— Ты устанавливал камеры?!
— Нет!
— А кто?
— Я не знаю…
— Ублюдок! — Валерий Петрович с силой отшвырнул парня. — Давай, сворачивай свою лавочку! И скажешь заказчику: вы обнаружены. Я — вас — обнаружил, — раздельно произнес он.
— А кто вы? — пролепетал оператор.
— Моя фамилия Ходасевич. Валерий Ходасевич. Пусть твой заказчик найдет меня. Мне надо с ним поговорить.
В этот момент в дверь фургона застучали. Стук был ритмизирован, как болельщицкая речевка: та- та, тата-та! Валерий Петрович развернулся и чуть приоткрыл дверь.
На пороге стоял чистильщик. Он морщился, потирая левое плечо.
— Пойдемте, Валерий Петрович, — проговорил он. — Тут рядом еще один оказался.
Ходасевич выпрыгнул из фургона. Захлопнул за собой дверь.
— Где этот второй? — нахмурившись, спросил он.
— Пока отдыхает. Но скоро, думаю, воскреснет. И будет очень недоволен.
Лейтенантик мотнул головой куда-то в сторону.
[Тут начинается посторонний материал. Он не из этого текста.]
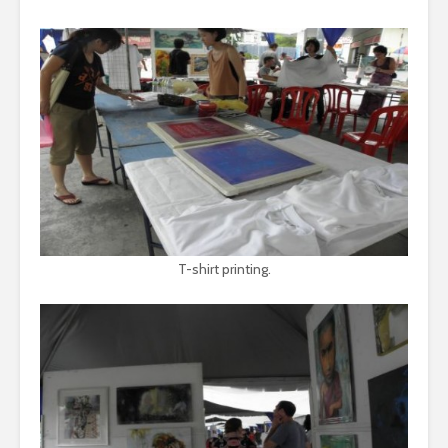
T-shirt printing.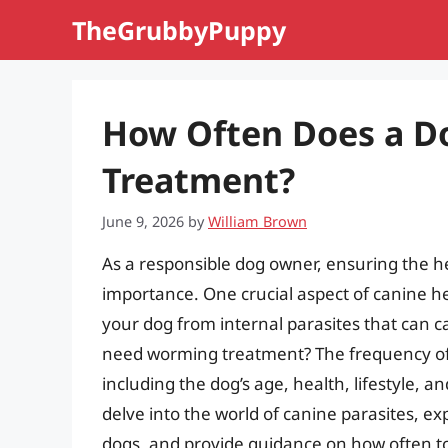
Skip
TheGrubbyPuppy
to
content
How Often Does a 
Treatment?
June 9, 2026
by
William Brown
As a responsible dog owner, ensuring the he
importance. One crucial aspect of canine h
your dog from internal parasites that can 
need worming treatment? The frequency of
including the dog’s age, health, lifestyle, an
delve into the world of canine parasites, ex
dogs, and provide guidance on how often t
На расстоянии метров десяти от фургона на траве темнело тело. Распростертый человек пошевелился и застонал.
— Ну, ты артист, — усмехнулся Ходасевич.
— Он кабан оказался еще тот, — возбужденно проговорил лейтенантик. Они с полковником быстрым шагом пошли по больничному двору в сторону ворот. — Только вы в фургон вошли, а он из кустов выходит. Мотню свою застегивает… Ну, мне и пришлось его уложить. Пока он не успел вам помешать.
— А ты крут, — констатировал полковник.
Мальчишка смущенно улыбнулся и не удержался от похвальбы:
— Я кандидат в мастера по дзюдо.
— Модный вид спорта, — улыбнулся Ходасевич.
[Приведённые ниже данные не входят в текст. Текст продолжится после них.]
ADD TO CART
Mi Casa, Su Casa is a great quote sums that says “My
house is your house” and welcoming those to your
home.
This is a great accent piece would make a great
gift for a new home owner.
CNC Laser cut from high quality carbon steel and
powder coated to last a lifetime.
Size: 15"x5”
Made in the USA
— Не столько модный, сколько полезный, — с легкой обидой тряхнул головой чистильщик и спросил: — Ну, и что там у них, в фургоне? Что вы выяснили?
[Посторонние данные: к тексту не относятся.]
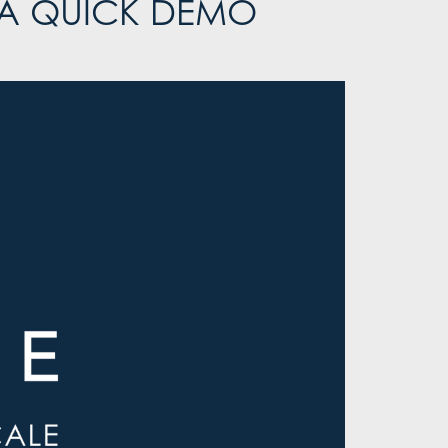
 A QUICK DEMO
— Я выяснил, — поморщился полковник, — ровно столько, сколько обычно выясняют при спонтанной, неподготовленной операции.
— А именно? — с интересом переспросил лейтенант.
— Ничего.
В роскошном кабинете сидели двое: пожилой и молодой. Они устроились за столиком в углу и прихлебывали свежевыжатый сок: тот, что постарше, — апельсиновый, а его юный собеседник — грейпфрутовый. Телевизор в углу молчал, зияя серым экраном.
— Мне кажется, отец, — осторожно произнес младшенький, — мы их недооценили.
— С чего ты взял? — довольно грубо буркнул пожилой.
— Толстяк расшифровал нас.
— Что-о?!
— Они демонтировали камеру в больнице. И напали на наших операторов в фургоне.
— Вот как! Что они теперь знают?
— О нас — ничего. Пока ничего. Я перестраховался. Операторам ничего не известно обо мне. Потому и не смогли ничего рассказать.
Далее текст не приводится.